Your task is to transcribe the lines from the start of the data below through the line containing "r dynamic conditions. They are manufactured", inclusive, exactly as they stand and without the pictures.

[Transcribed page contents]
━━━━━━━━━━━━━━━━━━━━
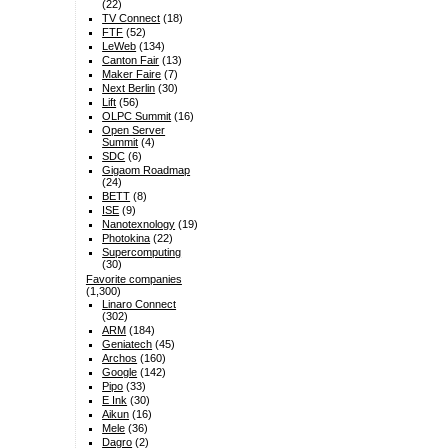
(22)
TV Connect
(18)
FTF
(52)
LeWeb
(134)
Canton Fair
(13)
Maker Faire
(7)
Next Berlin
(30)
Lift
(56)
OLPC Summit
(16)
Open Server
Summit
(4)
SDC
(6)
Gigaom Roadmap
(24)
BETT
(8)
ISE
(9)
Nanotexnology
(19)
Photokina
(22)
Supercomputing
(30)
Favorite companies
(1,300)
Linaro Connect
(302)
ARM
(184)
Geniatech
(45)
Archos
(160)
Google
(142)
Pipo
(33)
E Ink
(30)
Aikun
(16)
Mele
(36)
Dagro
(2)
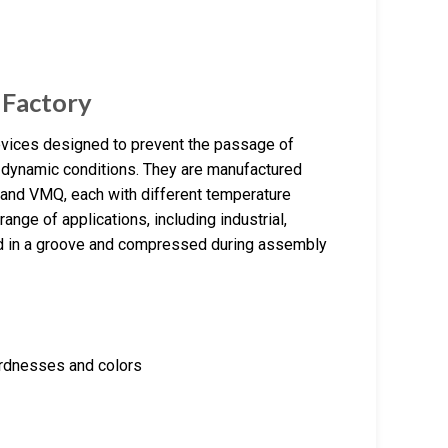
 Factory
evices designed to prevent the passage of
r dynamic conditions. They are manufactured
and VMQ, each with different temperature
nge of applications, including industrial,
ed in a groove and compressed during assembly
hardnesses and colors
━━━━━━━━━━━━━━━━━━━━
## The answer
(22)
TV Connect
(18)
FTF
(52)
LeWeb
(134)
Canton Fair
(13)
Maker Faire
(7)
Next Berlin
(30)
Lift
(56)
OLPC Summit
(16)
Open Server
Summit
(4)
SDC
(6)
Gigaom Roadmap
(24)
BETT
(8)
ISE
(9)
Nanotexnology
(19)
Photokina
(22)
Supercomputing
(30)
Favorite companies
(1,300)
Linaro Connect
(302)
ARM
(184)
Geniatech
(45)
Archos
(160)
Google
(142)
Pipo
(33)
E Ink
(30)
Aikun
(16)
Mele
(36)
Dagro
(2)
 Factory
evices designed to prevent the passage of
r dynamic conditions. They are manufactured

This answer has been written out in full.